Program background: Telligen, the Illinois QIN-QIO, partnered with the Chicago Housing Authority (CHA), Blue Cross Blue Shield of Illinois (BCBSIL), EverThrive Illinois, Chicago Department of Public Health and Walgreens in a collaborative effort to increase the influenza and pneumococcal vaccination rates for 10,000 seniors and dual eligible individuals living in CHA housing. The QIN-QIO developed educational materials and provided strategic planning as well as logistical coordination. This community-based intervention aimed to increase influenza and pneumococcal vaccination rates in a targeted “hard-to-reach” vulnerable population – seniors living in 39 CHA housing. QIN-QIO facilitators led an educational session at each senior CHA facility. Education sessions included information about the influenza and pneumococcal vaccinations, myths, facts and recommendations. Due to the recent introduction of Prevnar 13, the administration and timing of the vaccination was given particular importance. Sessions were interactive with opportunities for the seniors to ask questions, voice concerns and clarify misunderstandings. Educational brochures provided to residents regarding the influenza, pneumococcal and herpes zoster were made available in multiple languages. Posters and reminder slips in multiple languages were also distributed at each housing site. A week following the education session at the CHA senior buildings, the BCBSIL immunization van was brought to the building to provide on-site influenza and pneumococcal vaccinations. Vaccinations were provided by a Walgreens pharmacist at no out-of-pocket cost to the seniors. Additional influenza vouchers were made available for uninsured residents.

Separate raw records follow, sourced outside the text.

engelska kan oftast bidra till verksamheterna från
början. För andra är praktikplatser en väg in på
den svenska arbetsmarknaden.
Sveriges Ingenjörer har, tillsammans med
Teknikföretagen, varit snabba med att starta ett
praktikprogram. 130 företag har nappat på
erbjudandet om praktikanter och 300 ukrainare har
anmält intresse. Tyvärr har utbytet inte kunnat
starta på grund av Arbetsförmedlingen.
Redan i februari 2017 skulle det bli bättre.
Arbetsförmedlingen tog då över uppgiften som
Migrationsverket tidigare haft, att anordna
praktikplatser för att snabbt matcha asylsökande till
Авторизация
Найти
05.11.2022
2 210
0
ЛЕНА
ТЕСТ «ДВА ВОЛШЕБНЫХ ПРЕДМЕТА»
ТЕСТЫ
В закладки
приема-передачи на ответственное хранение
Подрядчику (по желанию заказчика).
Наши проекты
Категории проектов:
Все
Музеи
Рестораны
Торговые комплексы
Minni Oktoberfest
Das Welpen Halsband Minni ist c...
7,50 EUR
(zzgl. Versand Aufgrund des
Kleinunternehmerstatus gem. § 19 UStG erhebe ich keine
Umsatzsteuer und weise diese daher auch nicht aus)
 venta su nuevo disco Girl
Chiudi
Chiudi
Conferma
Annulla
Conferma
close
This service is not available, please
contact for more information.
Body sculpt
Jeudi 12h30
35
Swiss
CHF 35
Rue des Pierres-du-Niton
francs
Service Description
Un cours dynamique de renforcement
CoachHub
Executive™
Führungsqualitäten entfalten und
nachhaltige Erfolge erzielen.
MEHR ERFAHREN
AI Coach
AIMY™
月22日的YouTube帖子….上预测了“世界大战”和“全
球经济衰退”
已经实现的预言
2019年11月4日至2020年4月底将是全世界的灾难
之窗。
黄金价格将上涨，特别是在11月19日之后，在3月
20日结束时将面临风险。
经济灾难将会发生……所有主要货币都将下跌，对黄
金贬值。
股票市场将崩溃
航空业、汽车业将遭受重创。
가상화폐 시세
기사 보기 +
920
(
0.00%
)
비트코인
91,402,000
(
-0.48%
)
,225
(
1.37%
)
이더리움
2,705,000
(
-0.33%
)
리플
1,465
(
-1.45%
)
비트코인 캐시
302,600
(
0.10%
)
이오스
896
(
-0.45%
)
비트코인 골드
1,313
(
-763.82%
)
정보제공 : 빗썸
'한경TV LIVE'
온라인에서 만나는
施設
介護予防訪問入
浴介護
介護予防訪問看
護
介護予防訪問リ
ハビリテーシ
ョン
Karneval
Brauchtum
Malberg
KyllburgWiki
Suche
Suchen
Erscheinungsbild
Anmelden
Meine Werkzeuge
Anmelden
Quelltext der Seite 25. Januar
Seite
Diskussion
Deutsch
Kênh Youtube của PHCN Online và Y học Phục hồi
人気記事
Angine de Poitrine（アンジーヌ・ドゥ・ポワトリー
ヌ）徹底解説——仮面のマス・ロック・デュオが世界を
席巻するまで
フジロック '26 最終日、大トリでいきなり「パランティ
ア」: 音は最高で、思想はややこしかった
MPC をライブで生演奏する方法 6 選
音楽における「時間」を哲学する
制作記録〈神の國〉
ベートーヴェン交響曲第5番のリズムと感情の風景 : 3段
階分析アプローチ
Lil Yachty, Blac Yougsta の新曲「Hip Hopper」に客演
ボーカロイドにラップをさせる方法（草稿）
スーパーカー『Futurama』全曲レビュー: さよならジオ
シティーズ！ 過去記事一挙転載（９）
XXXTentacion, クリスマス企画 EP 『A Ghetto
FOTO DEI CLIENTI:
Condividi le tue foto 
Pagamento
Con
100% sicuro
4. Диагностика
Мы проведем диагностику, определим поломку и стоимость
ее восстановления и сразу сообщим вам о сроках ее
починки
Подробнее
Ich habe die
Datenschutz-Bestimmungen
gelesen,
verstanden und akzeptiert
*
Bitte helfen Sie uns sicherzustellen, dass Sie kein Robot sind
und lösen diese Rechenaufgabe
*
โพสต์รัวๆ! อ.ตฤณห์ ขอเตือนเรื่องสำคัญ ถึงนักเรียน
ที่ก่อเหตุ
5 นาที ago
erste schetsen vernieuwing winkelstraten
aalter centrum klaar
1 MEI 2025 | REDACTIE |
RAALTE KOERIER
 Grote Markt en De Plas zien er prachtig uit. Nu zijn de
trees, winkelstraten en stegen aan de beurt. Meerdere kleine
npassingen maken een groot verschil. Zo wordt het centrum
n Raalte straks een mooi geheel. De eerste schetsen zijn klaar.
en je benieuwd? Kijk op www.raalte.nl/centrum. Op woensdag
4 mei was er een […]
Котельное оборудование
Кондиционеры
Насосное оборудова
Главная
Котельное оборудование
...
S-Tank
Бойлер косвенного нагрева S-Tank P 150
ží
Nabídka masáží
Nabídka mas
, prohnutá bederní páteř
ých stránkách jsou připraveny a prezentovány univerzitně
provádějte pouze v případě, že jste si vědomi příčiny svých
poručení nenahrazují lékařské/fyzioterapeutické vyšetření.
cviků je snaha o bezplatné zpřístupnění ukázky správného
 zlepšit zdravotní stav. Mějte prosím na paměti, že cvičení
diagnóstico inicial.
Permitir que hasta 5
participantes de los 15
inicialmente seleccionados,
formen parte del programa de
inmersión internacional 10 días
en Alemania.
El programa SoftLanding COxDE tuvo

Evaluation Methods and Results: Information from the 2015-2016 influenza season will be the baseline for the Flu Fighters! initiative. In total, over 800 influenza and pneumonia vaccinations were provided at 39 CHA sites. Data was gathered at each site and put into a tracking tool which will allow for future comparisons. A Plan, Do, Study, Act (PDSA) cycle was performed during the initiative to identify which communication method best led to increased turnout for the immunization van. This PDSA was used to identify the most efficient communication tool for use in future initiative years.
Conclusions: The Flu Fighters! initiative demonstrated that the use of a community-based collective approach can reduce barriers to preventative healthcare services and allow under-served populations better access to important vaccinations.
Implications for research and/or practice: By engaging patients in their own healthcare through a community-based approach, the Flu Fighters! were able to provide needed preventative services to a hard-to-reach communities that otherwise could potentially continue to be ignored. Planning for the 2016-2017 flu season will begin in April 2016.